Treatment with bosentan has been associated with dose-dependent elevations in liver aminotransferases and decreases in haemoglobin concentration (see Precautions).
Adverse reactions observed in 20 placebo-controlled studies and post-marketing experience with bosentan are ranked according to frequency using the following convention: very common (≥ 1/10); common (≥ 1/100 to < 1/10); uncommon (≥ 1/1 000 to < 1/100); rare (≥ 1/10 000 to < 1/1 000); very rare (< 1/10 000); not known (cannot be estimated from the available data).
Within each frequency grouping, adverse reactions are presented in order of decreasing seriousness. No clinically relevant differences in adverse reactions were observed between the overall dataset and the approved indications. (See Table 3.)

Click on icon to see table/diagram/image

In the post-marketing period, rare cases of unexplained hepatic cirrhosis were reported after prolonged therapy with Tracleer in patients with multiple co-morbidities and therapies with medicinal products. There have also been rare reports of liver failure. These cases reinforce the importance of strict adherence to the monthly schedule for monitoring of liver function for the duration of treatment with Tracleer (see Precautions).

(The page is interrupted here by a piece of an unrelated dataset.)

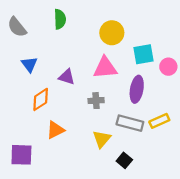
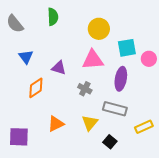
gray cross: (96, 101) -> (85, 89), turned 32
yellow rectangle: (159, 121) -> (144, 127), moved
orange triangle: (55, 130) -> (56, 124), moved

Laboratory abnormalities: Liver test abnormalitiesIn the clinical programme, dose-dependent elevations in liver aminotransferases generally occurred within the first 26 weeks of treatment, usually developed gradually, and were mainly asymptomatic. In the post-marketing period rare cases of liver cirrhosis and liver failure have been reported.
The mechanism of this adverse effect is unclear. These elevations in aminotransferases may reverse spontaneously while continuing treatment with the maintenance dose of Tracleer or after dose reduction, but interruption or cessation may be necessary (see Precautions).

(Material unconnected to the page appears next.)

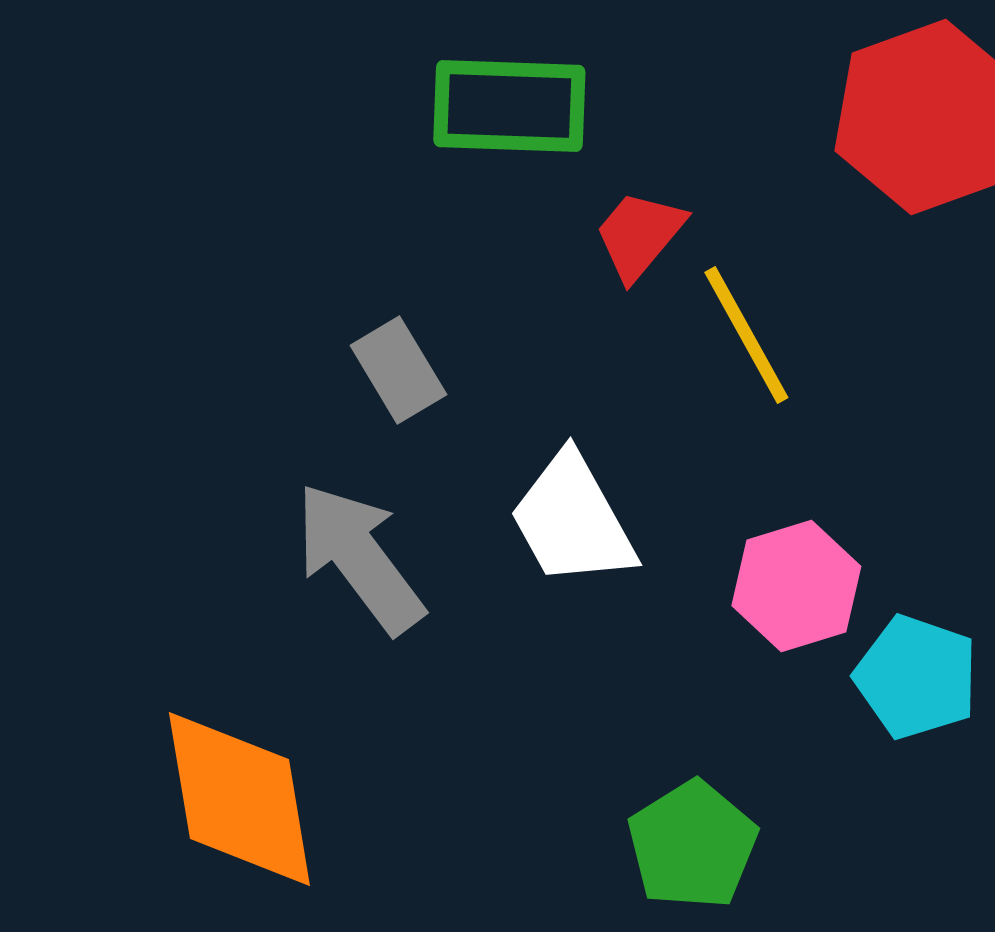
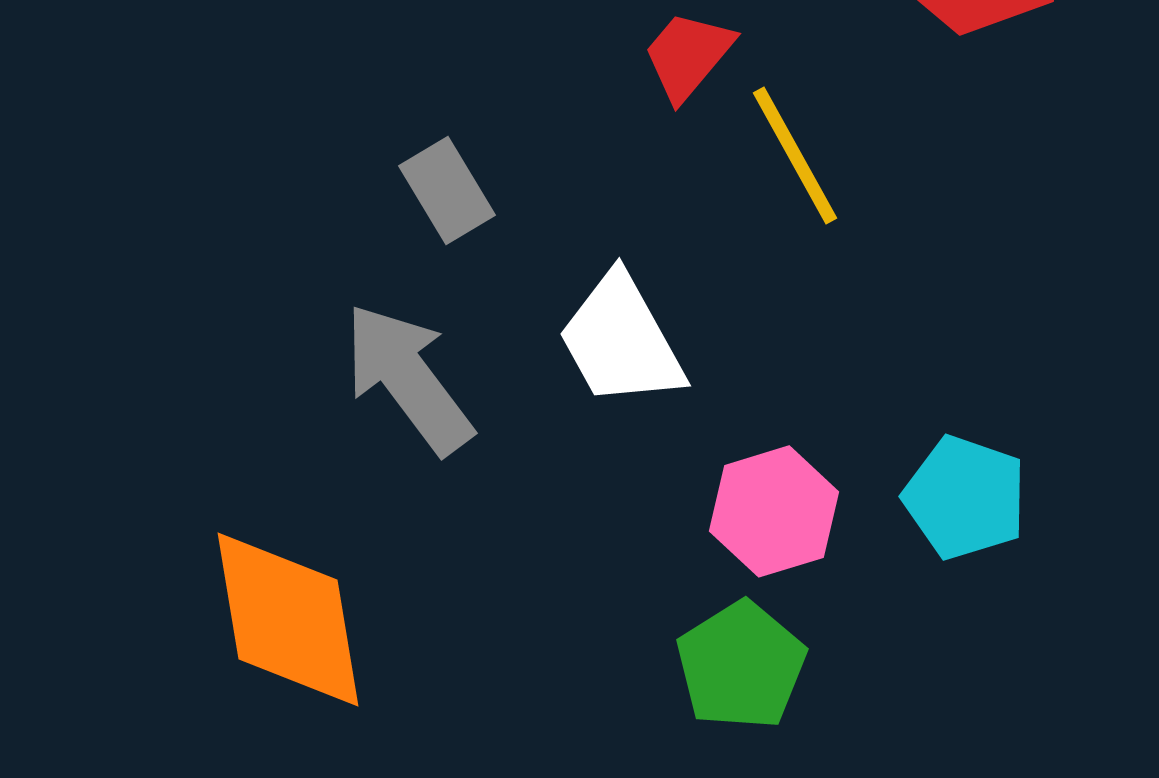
pink hexagon: (796, 586) -> (774, 511), moved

In the 20 integrated placebo-controlled studies, elevations in liver aminotransferases ≥ 3 x ULN were observed in 11.2% of the bosentan-treated patients as compared to 2.4% of the placebo-treated patients. Elevations to ≥ 8 x ULN were seen in 3.6% of the bosentan-treated patients and 0.4% of the placebo-treated patients. Elevations in aminotransferases were associated with elevated bilirubin (≥ 2 x ULN) without evidence of biliary obstruction in 0.2% (5 patients) on bosentan and 0.3% (6 patients) on placebo.
Haemoglobin: In the adult placebo-controlled studies, a decrease in haemoglobin concentration to below 10 g/dL from baseline was reported in 8.0% of bosentan-treated patients and 3.9% of placebo-treated patients (see Precautions).

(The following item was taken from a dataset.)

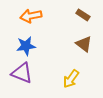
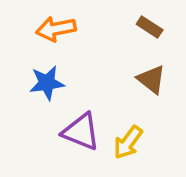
purple triangle: (22, 73) -> (81, 132), moved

Reporting of suspected adverse reactions: Reporting suspected adverse reactions after authorisation of the medicinal product is important. It allows continued monitoring of the benefit/risk balance of the medicinal product. Healthcare professionals are asked to report any suspected adverse reactions to the National Centre for Adverse Drug Reactions Monitoring.